Other candidates discount Tory mayoral talk
John Tory speaks to reporters from News Talk 2010 offices, where he is currently employed, on Jan 7, 2010.
Mayoral candidates are reacting in various ways to news that a potential political heavyweight could join the race as early as next week.
The Toronto Star published a report Tuesday that suggests John Tory could reverse an original decision to stay out of the fight, which many see as a lacklustre affair.
However, a final decision has not yet been made. Tory himself would not flatly deny the report.
In an email sent out to news media Tuesday evening, Tory said: "I wish I could be more helpful, but I find the interviews tough when I don't have anything new to say."
Candidates have until 2 p.m. on Sept. 10 to file nomination papers or withdraw their candidacies. The election will be held on Oct. 25.
Tory ran for mayor in 2003, finishing second to David Miller.
Tory also served as leader of the provincial Progressive Conservative party, but led that party to defeat in the 2007 election and lost his own seat in the process. He stepped down as leader after failing to win a March 2009 byelection in what had been a safe Tory riding.
However, many see Tory's image as a fiscal conservative who is socially progressive as something that would be attractive to Toronto voters.
Coun. Rob Ford -- one of the leading candidates, and one preaching a strong, fiscally conservative message -- said Wednesday he wasn't worried about a possible Tory candidacy and that he would be remaining in the race until the finish.

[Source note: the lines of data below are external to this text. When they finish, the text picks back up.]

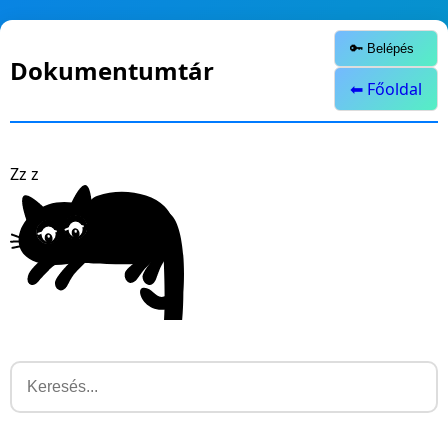
🔑 Belépés
Dokumentumtár
⬅ Főoldal
Z
z
z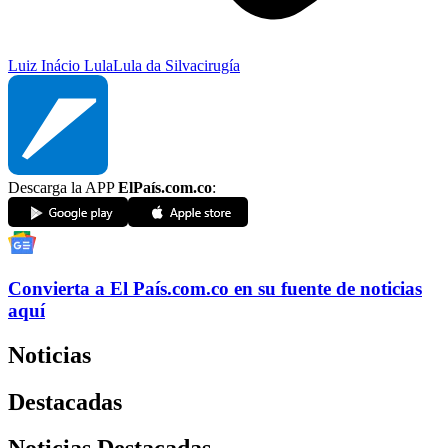
Luiz Inácio Lula
Lula da Silva
cirugía
Descarga la APP
ElPaís.com.co
:
Convierta a
El País
.com.co
en su fuente de noticias
aquí
Noticias
Destacadas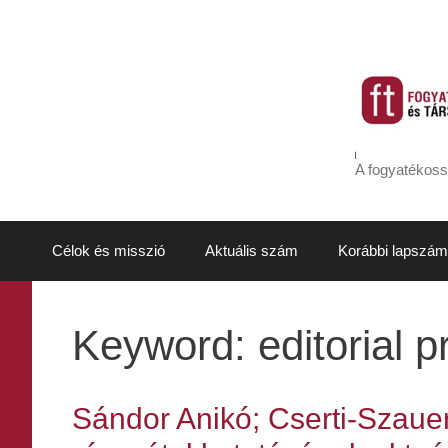
Kilépés
a
tartalomba
A fogyatékoss
Célok és misszió
Aktuális szám
Korábbi lapszám
Keyword:
editorial 
Sándor Anikó; Cserti-Szauer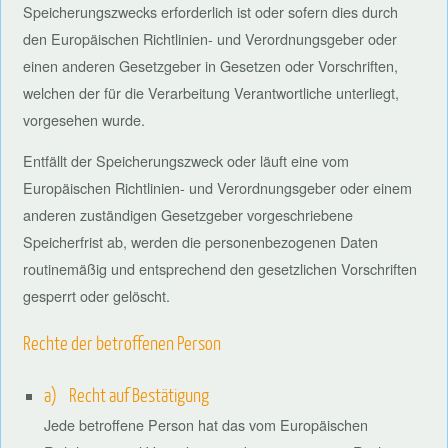
Speicherungszwecks erforderlich ist oder sofern dies durch
den Europäischen Richtlinien- und Verordnungsgeber oder
einen anderen Gesetzgeber in Gesetzen oder Vorschriften,
welchen der für die Verarbeitung Verantwortliche unterliegt,
vorgesehen wurde.
Entfällt der Speicherungszweck oder läuft eine vom
Europäischen Richtlinien- und Verordnungsgeber oder einem
anderen zuständigen Gesetzgeber vorgeschriebene
Speicherfrist ab, werden die personenbezogenen Daten
routinemäßig und entsprechend den gesetzlichen Vorschriften
gesperrt oder gelöscht.
Rechte der betroffenen Person
a) Recht auf Bestätigung
Jede betroffene Person hat das vom Europäischen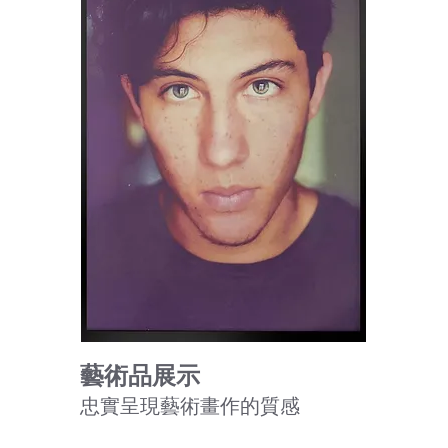
藝術品展示
​忠實呈現藝術畫作的質感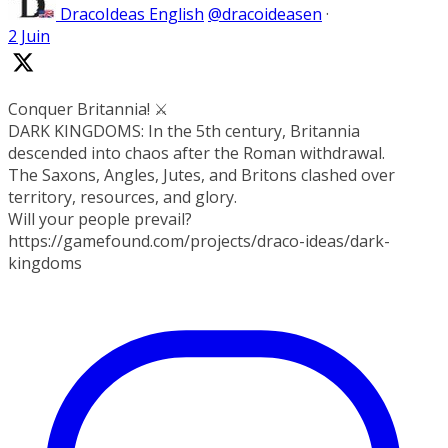
DracoIdeas English
@dracoideasen
·
2 Juin
Conquer Britannia! ⚔️
DARK KINGDOMS: In the 5th century, Britannia
descended into chaos after the Roman withdrawal.
The Saxons, Angles, Jutes, and Britons clashed over
territory, resources, and glory.
Will your people prevail?
https://gamefound.com/projects/draco-ideas/dark-
kingdoms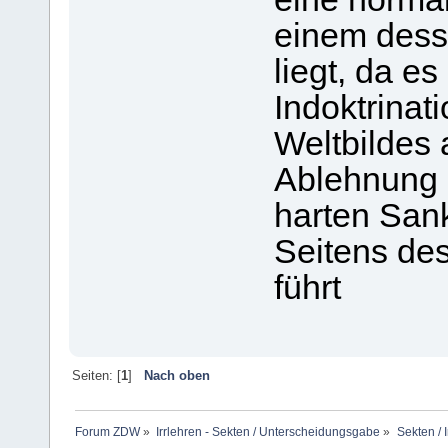
einem dess
liegt, da e
Indoktrinati
Weltbildes 
Ablehnung d
harten San
Seitens des
führt
Seiten: [
1
]
Nach oben
Forum ZDW
»
Irrlehren - Sekten / Unterscheidungsgabe
»
Sekten / 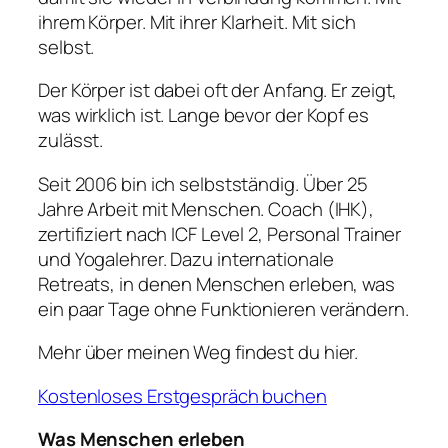
ihrem Körper. Mit ihrer Klarheit. Mit sich
selbst.
Der Körper ist dabei oft der Anfang. Er zeigt,
was wirklich ist. Lange bevor der Kopf es
zulässt.
Seit 2006 bin ich selbstständig. Über 25
Jahre Arbeit mit Menschen. Coach (IHK),
zertifiziert nach ICF Level 2, Personal Trainer
und Yogalehrer. Dazu internationale
Retreats, in denen Menschen erleben, was
ein paar Tage ohne Funktionieren verändern.
Mehr über meinen Weg findest du hier.
Kostenloses Erstgespräch buchen
Was Menschen erleben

Tory did very well in suburban Toronto in 2003, where Ford also has strong support.
On Twitter, a social messaging service, candidates Sarah Thomson, Rocco Rossi and Coun. Joe Pantalone have not said anything about the Tory rumour.
Former Liberal cabinet minister turned mayoral candidate George Smitherman said Tuesday night he's heard these rumours before.
"I took him at his word as I'm sure Torontonians did when he said he wasn't going to run," he said.
Tory said in January that he wouldn't be running. He took on impartial roles as head of the Toronto City Summit Alliance and moderating mayoral debates, Smitherman noted.
Smitherman wouldn't speculate on how a possible Tory candidacy might affect his own chances.